The data transfers performed by readv() and writev() are atomic: the data written by writev()
is written as a single block that is not intermingled with output from writes in other processes
(but see pipe(7) for an exception); analogously, readv() is guaranteed to read a contiguous
block of data from the file, regardless of read operations performed in other threads or processes
that have file descriptors referring to the same open file description (see open(2)).
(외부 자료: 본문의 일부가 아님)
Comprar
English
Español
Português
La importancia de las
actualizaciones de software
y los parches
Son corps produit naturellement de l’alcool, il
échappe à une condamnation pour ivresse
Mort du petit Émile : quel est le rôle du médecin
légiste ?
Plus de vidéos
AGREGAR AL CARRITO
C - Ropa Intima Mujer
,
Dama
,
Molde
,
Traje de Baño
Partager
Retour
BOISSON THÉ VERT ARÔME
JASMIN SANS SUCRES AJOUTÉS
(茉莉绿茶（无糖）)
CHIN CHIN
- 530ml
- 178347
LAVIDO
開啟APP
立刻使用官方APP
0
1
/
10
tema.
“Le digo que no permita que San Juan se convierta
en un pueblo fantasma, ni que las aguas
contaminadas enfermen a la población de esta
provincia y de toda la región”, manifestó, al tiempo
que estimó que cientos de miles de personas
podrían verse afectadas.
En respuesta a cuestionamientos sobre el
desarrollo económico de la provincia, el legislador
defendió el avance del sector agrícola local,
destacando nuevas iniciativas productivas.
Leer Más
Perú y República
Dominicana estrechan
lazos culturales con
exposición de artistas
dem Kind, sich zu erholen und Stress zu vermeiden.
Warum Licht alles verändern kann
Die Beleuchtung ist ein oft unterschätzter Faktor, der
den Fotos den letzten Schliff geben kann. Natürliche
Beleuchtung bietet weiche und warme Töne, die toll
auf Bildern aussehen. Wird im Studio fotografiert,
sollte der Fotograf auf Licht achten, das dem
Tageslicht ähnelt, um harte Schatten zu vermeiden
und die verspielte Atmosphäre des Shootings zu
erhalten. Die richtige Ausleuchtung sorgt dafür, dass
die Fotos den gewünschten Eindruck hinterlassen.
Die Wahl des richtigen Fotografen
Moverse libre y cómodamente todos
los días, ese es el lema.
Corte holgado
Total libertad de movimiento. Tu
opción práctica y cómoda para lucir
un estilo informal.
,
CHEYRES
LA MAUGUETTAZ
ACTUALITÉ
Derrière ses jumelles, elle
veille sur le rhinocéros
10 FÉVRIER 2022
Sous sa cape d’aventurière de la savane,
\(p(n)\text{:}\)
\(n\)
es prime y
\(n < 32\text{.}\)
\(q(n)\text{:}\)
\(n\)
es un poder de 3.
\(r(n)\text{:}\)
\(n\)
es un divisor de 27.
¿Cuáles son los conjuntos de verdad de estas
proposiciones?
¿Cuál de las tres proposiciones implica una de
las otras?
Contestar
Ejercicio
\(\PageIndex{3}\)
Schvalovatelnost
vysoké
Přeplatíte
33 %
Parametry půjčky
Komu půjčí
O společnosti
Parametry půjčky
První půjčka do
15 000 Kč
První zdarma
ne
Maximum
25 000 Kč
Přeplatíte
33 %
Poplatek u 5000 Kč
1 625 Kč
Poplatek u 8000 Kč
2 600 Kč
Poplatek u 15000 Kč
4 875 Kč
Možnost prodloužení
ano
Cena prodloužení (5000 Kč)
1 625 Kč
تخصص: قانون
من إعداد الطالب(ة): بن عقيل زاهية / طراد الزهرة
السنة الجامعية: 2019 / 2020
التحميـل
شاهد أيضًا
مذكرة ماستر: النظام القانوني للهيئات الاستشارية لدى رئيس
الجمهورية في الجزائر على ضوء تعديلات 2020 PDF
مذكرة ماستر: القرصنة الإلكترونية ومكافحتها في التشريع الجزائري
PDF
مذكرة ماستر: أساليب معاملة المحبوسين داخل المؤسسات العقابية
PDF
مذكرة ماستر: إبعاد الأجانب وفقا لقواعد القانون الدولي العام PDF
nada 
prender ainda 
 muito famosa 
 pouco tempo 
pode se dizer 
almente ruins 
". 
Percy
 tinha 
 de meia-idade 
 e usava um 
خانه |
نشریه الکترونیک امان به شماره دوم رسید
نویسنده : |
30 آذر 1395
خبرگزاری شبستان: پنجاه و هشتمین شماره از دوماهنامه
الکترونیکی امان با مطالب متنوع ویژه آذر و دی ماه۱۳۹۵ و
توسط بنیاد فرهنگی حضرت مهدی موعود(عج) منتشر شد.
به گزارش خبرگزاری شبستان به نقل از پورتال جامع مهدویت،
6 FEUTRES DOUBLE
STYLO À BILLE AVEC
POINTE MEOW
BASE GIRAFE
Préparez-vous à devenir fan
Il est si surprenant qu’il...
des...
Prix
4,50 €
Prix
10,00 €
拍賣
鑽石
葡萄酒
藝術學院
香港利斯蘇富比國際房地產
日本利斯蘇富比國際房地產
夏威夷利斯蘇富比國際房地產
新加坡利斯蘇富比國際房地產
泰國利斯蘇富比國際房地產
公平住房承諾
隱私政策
그래서 writev() 구현을 보면 잠금 장치가 분명히 보일 것 같습니다. writev() 구현에서 잠금이 보이지 않았을 때 호출을 추적하기 시작했습니다. 내가 찾은 것은 다음과 같습니다. 리눅스 커널 소스코드를 처음으로 살펴보는데 오해가 있는 점 양해 부탁드립니다.

분석된 Linux 커널은 x86에서 4.4.0입니다.

writev() 구현은 fs/read_write.c:896에서 시작됩니다.

SYSCALL_DEFINE3(writev, unsigned long, fd, const struct iovec __user *, vec,u nsigned long, vlen)

그리고 동일한 파일 fs/read_write.c:863에 정의된 vfs_writev()를 호출합니다.

ssize_t vfs_writev(struct file *file, const struct iovec __user *vec,
           unsigned long vlen, loff_t *pos)
{
    if (!(file->f_mode & FMODE_WRITE))
        return -EBADF;
    if (!(file->f_mode & FMODE_CAN_WRITE))
        return -EINVAL;

    return do_readv_writev(WRITE, file, vec, vlen, pos);
}

여기서 do_readv_writev()는 fs/read_write.c:798에도 있으며 WRITE 유형의 경우 실행됩니다.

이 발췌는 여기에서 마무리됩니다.